2. Clients want to know what to expect.
In any relationship, and particularly with a professional service provider, clients want to know what their experience will be like. This is where a defined process that begins with an agenda, ends with next steps, and provides consistency in between can create a sense of comfort and familiarity. Setting expectations for actions to be taken and future communication are critical.
3. Clients want to be treated with respect.
Treating a client with respect is evidenced by a high level of professionalism, which includes following up and following through on commitments. Of course, it also means making sure that nothing falls through the cracks, but when it does (and it will!), taking the initiative to explain and then remedy the situation can often be viewed more positively than if the situation had not happened at all.
4. Clients want you to cut through the clutter.
Cutting through the clutter can mean simplifying the complex by providing context and relevance leading to understanding.
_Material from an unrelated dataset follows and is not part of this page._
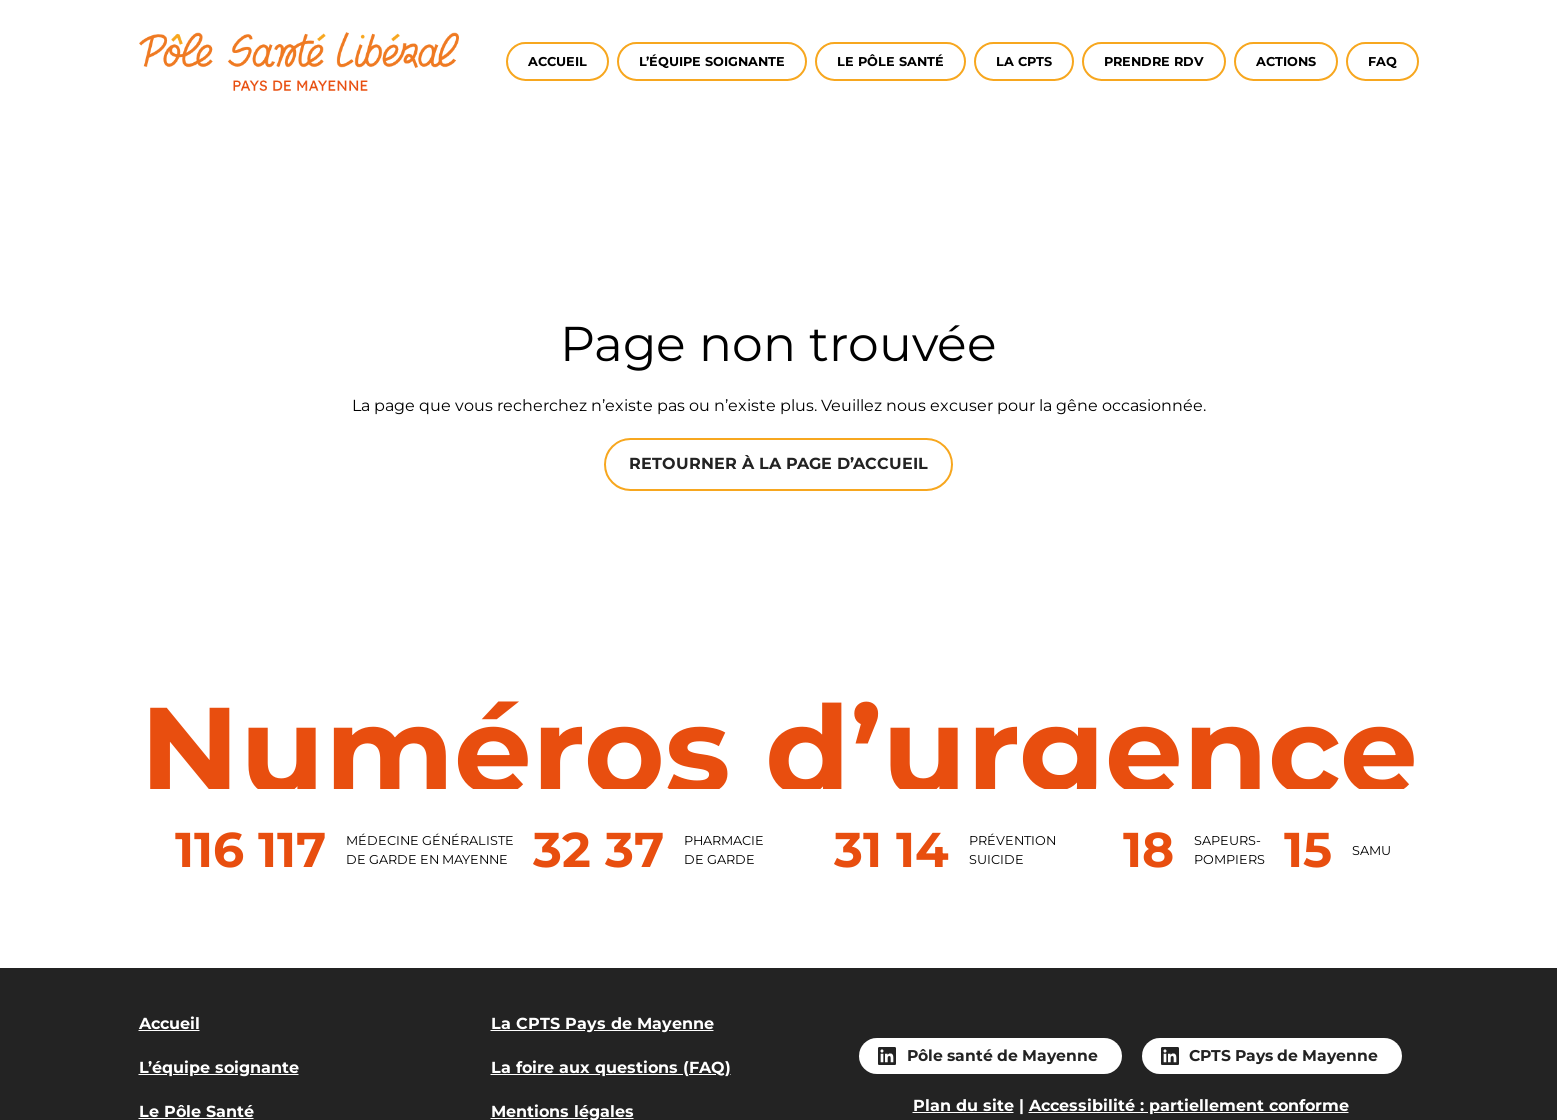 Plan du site (963, 1105)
It can also refer to providing meaningful communication by the use of simple English, rather than the technical jargon and acronyms that confuse rather than clarify.
5. Clients want transparency.
Transparency means providing a clear description of the pros and cons of any action. That includes explaining the risks versus rewards, outlining potential tax consequences and/or describing the costs of a particular course of action. Sometimes it simply means being honest about what you can or cannot do.
6. Clients want to know they are on track.
Clients don’t expect you to be a mind reader or a fortune teller. But they do want a description of their future that is as accurate as you can make it. They want to know how you believe they will be able to get there and how potential risks will be managed. They want to know that you’re looking out for them, and that you will help them anticipate and even prepare for the unexpected obstacles and events that could derail their plans.
7. Clients want you to help them provide for their family.
Many clients care more about providing for their family than taking care of themselves. They know that the day will come when they can no longer manage their financial matters due to illness or death. They want your help to provide for a smooth transition for their family by making sure the proper documents are in place, and their financial lives are in order.
How well do you meet these client expectations? Are these topics included in your conversations, so they recognize and appreciate what you provide for them? Make time to consider each expectation and jot down some notes about next steps you will take to ensure that your client experience matches (or exceeds) your clients’ expectations. You might even share these seven expectations with your clients and ask them which ones they think are most important.